While the high deductible is a major drawback to these plans, they may make sense for high earners who need to purchase their own health insurance. Just make sure it really is your best insurance option.
Often, a school-sponsored health insurance plan will provide better coverage at the same or even less cost. And, if your income is below 400% of the federal poverty line ($49,960 for an individual in the lower 48 states), you’re probably better off purchasing a traditional insurance plan through health care exchanges.
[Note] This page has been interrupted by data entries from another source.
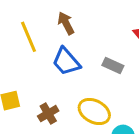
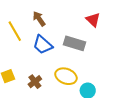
gray rectangle: (113, 66) -> (75, 43), size x1.5

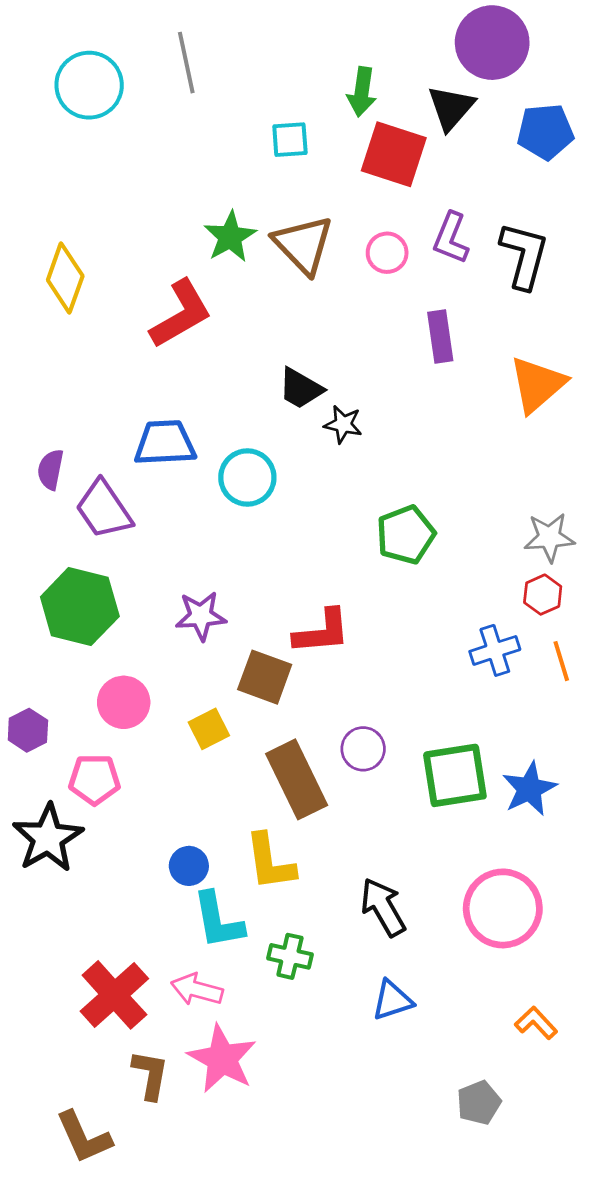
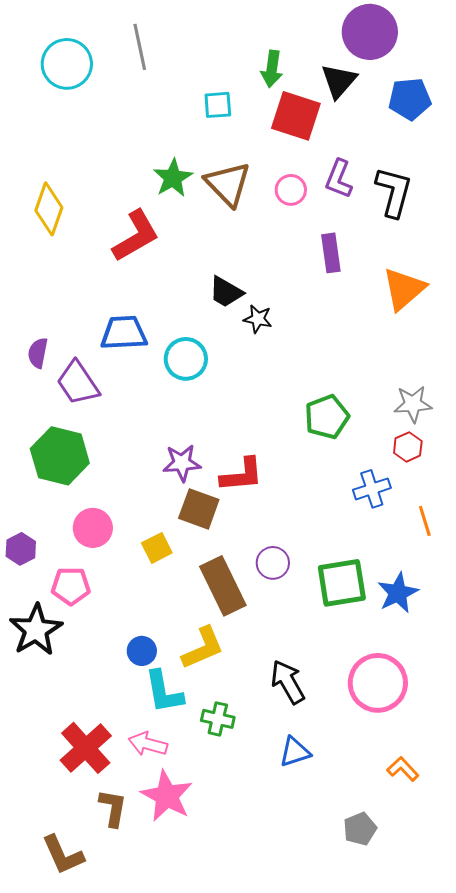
green pentagon: (406, 535) -> (327, 417), moved
purple star: (201, 616) -> (182, 463), moved
orange line: (561, 661) -> (425, 521), moved
yellow L-shape: (270, 862) -> (203, 648), turned -105

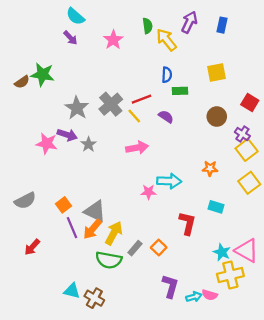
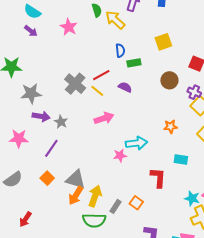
gray star: (77, 108) -> (31, 94), moved, turned -30
pink star: (47, 143) -> (19, 138), moved
purple line: (72, 228) -> (51, 148), moved, turned 66

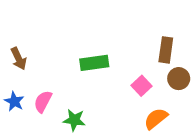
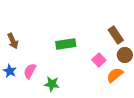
brown rectangle: (166, 50) -> (116, 35), turned -42
orange semicircle: (156, 119) -> (115, 75), moved

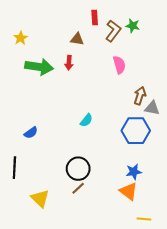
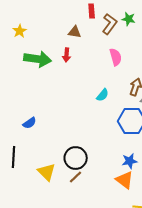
cyan semicircle: (86, 120) -> (103, 95), moved
yellow triangle: (40, 198) -> (47, 172), moved

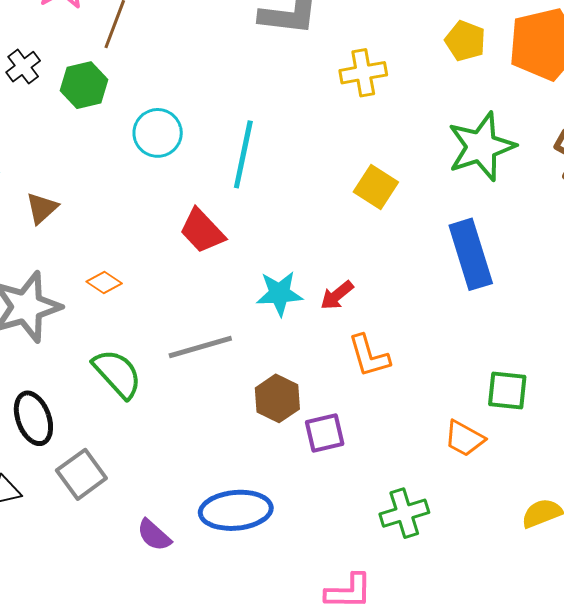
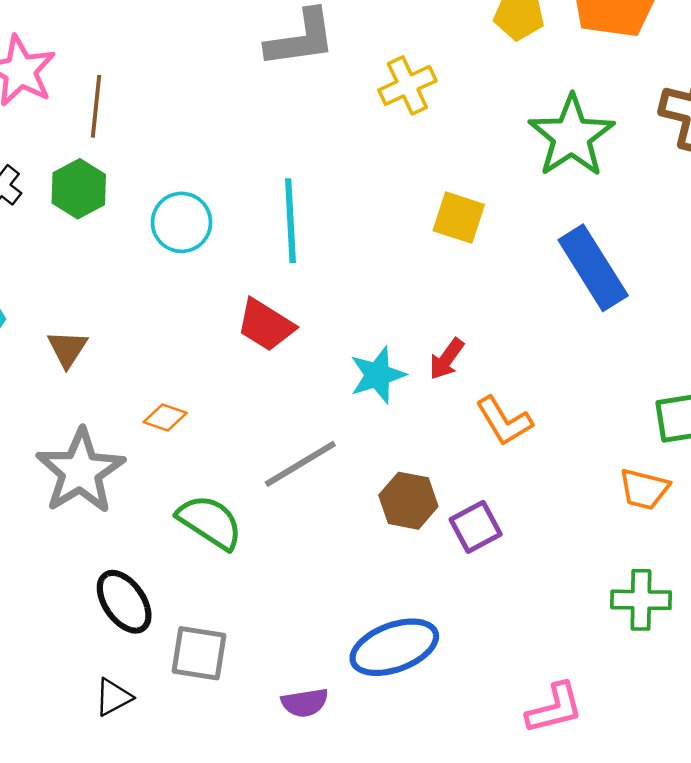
gray square: (81, 474) -> (199, 653), turned -30
green cross: (404, 513) -> (641, 600), moved, turned 33
purple semicircle: (154, 535) -> (305, 703), turned -36

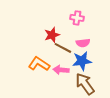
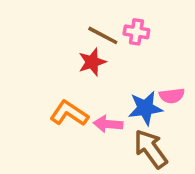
pink semicircle: (83, 43) -> (172, 96), moved
brown line: (63, 48) -> (103, 35), moved

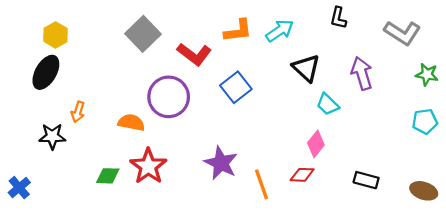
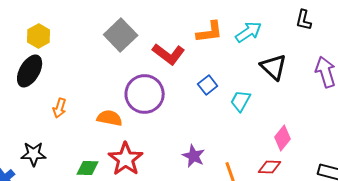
blue square: (236, 87) -> (208, 85), size x0.7
cyan trapezoid: (328, 104) -> (241, 101), moved, turned 75
black star: (52, 136) -> (34, 154), moved
purple star: (221, 163) -> (194, 156), size x0.7

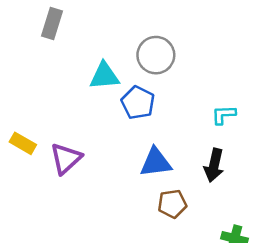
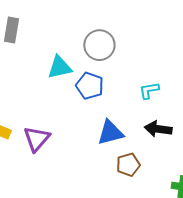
cyan L-shape: (224, 115) -> (149, 90), moved
black arrow: (214, 165) -> (158, 129), turned 92

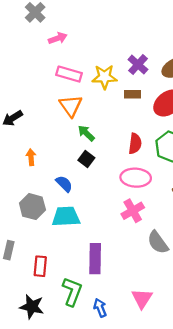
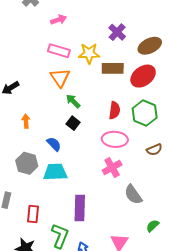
pink arrow: (58, 38) -> (59, 20), moved
purple cross: (138, 65) -> (117, 32), moved
brown rectangle: (132, 94) -> (113, 68), size x1.5

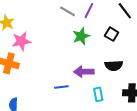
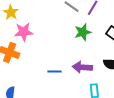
blue line: (61, 87) -> (54, 71), moved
The last type of insurance for college students is an employer-sponsored health insurance plan. Many large employers offer health insurance as a benefit to employees who work full-time or part-time. Depending on your work schedule and your employer’s health insurance policies, you may qualify for this insurance.
If you (or your spouse) qualify for employer-sponsored health insurance, you will not qualify for a tax credit through the Healthcare Exchange. However, you may still qualify for Medicaid, school-sponsored insurance, or your parents’ health insurance plan.
The quality and cost of employer-sponsored health insurance plans vary by employer, so be sure to compare your plan (if you have one) with other options.
If you are a side hustler, you can also look into services like Sidecar Health.
health sharing ministry
Health sharing ministries are an alternative to insurance but function in much the same way. These are organizations in which the members of the organization share in the health care costs of the organization.
These ministries are exempt from the individual mandate requirement, and thus if you use one, you do not face a tax penalty. However, these programs require adherence to specific religious or other principals, and may not be suitable for everyone.
You also run the risk of not getting the coverage you need, because you don’t meet certain requirements.
However, most users of health sharing ministries are extremely happy with the cost and care they provide, and it is an incredibly popular option for young adults – especially those who are self-employed or active in the gig economy and Those who do not have access to other insurance. Check out our review of Medi-Share here.